Englisch oder eine andere Sprache?
Zum Fremdsprachenunterricht an der Grundschule
Dieser Beitrag ist abgelaufen: 28. März 2005 00:00
Anlässlich einer aktuellen Diskussion im Raum Augsburg nehmen die Augsburger Fremdsprachendidaktiker Prof. Dr. Fritz Abel (Lehrstuhl für Didaktik des Französischen) und Prof. Dr. Konrad Schröder (Lehrstuhl für Didaktik des Englischen) zum Thema "Fremdsprachenunterricht an der Grundschule" wie folgt Stellung:
"Das Englische ist heute in Deutschland eigentlich keine Fremdsprache mehr. Es ist fast wie eine Zweitsprache überall präsent. Die Berliner Stadtreinigung kann auf großen Plakaten mit dem Satz 'We kehr for you' auf sich aufmerksam machen und sicher sein, von den meisten Lesern verstanden zu werden. Man erwartet von allen Deutschen, die sich im fremdsprachigen Ausland bewegen, mindestens die Fähigkeit, sich auf Englisch informieren und verständigen zu können.

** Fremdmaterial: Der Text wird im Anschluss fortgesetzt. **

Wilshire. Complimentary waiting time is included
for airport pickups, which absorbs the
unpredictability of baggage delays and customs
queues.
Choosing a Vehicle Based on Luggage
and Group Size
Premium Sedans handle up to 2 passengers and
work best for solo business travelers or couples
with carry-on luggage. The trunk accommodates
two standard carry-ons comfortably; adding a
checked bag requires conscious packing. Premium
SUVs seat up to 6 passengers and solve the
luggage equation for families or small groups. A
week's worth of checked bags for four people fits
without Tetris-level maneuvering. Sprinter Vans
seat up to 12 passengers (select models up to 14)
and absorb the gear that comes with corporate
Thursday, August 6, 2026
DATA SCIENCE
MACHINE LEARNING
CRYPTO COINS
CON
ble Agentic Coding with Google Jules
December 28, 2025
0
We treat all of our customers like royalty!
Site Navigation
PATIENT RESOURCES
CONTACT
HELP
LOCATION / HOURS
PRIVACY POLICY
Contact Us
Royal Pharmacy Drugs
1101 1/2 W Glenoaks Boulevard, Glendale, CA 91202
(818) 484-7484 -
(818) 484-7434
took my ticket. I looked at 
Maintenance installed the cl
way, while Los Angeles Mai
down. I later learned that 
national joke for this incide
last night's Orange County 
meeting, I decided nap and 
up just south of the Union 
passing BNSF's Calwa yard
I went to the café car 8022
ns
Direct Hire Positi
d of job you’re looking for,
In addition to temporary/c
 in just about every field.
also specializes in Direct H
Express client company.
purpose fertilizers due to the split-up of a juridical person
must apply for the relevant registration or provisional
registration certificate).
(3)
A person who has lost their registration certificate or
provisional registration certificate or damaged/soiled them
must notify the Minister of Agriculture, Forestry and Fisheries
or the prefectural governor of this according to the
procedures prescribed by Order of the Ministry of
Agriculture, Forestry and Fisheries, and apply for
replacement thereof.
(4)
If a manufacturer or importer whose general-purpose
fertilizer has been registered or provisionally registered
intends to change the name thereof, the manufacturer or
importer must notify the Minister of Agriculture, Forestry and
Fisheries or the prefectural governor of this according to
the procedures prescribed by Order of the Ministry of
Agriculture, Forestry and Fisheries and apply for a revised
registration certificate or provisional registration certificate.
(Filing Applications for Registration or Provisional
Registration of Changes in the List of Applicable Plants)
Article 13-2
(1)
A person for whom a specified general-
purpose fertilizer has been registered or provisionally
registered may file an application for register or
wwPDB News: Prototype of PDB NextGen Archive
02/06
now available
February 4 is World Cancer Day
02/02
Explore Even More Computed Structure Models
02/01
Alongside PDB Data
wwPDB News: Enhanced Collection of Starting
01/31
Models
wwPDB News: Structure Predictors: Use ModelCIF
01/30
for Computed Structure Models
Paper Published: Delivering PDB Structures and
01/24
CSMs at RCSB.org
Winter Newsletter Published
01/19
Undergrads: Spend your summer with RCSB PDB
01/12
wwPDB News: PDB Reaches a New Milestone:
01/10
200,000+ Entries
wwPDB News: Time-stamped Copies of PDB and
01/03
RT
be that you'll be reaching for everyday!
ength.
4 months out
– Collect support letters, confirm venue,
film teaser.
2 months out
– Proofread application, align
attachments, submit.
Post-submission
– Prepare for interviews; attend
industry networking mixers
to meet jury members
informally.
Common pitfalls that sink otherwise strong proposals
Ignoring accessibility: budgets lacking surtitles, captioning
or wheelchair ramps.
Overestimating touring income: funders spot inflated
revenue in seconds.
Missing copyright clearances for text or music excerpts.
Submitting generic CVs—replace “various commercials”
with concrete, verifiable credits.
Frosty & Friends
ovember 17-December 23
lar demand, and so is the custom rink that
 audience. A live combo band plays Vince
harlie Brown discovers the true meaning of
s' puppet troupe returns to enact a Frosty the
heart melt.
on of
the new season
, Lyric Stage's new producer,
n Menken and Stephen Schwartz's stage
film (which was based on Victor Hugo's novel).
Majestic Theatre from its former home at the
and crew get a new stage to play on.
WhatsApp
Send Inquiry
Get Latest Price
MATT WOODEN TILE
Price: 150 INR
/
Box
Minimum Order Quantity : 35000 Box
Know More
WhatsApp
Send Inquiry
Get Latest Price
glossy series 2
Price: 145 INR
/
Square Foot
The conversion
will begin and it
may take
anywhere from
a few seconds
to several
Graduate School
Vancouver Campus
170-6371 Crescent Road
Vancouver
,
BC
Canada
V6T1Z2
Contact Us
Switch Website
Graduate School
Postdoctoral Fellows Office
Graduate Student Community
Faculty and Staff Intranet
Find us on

Daran kann kein Zweifel sein. Ein effizienter verpflichtender Englischunterricht für alle Heranwachsenden ist eine Selbstverständlichkeit. Er dauert zu Recht auf dem Gymnasium, den Realschulen und den Hauptschulen mindestens fünf Jahre.
Macht es da Sinn, dass Englisch auch bereits von allen Grundschülern gelernt wird? Wir sind gemeinsam nicht dieser Ansicht. Wenn Englisch an der Grundschule angeboten wird, haben andere Sprachen keine Chancen mehr. Der bayerische Grundschullehrplan sieht zu Recht auch den Französisch- und Italienischunterricht vor. Wer Englisch in der Grundschule ab der 3. Klasse lernt, erlebt einen um zwei Jahre verlängerten Englischlehrgang, ohne im Endergebnis erkennbar besseres Resultat, - und wird zugleich für den Unterricht anderer Fremdsprachen demotiviert. Man kann sich mit Englisch ja auch in Frankreich, Italien und den meisten anderen Ländern dieser Erde durchschlagen. Wenn uns wirklich die sprachliche und kulturelle Vielfalt Europas und der Welt am Herzen liegt, dürfen wir in den Grundschulen alle Sprachen unterrichten, nur nicht Englisch.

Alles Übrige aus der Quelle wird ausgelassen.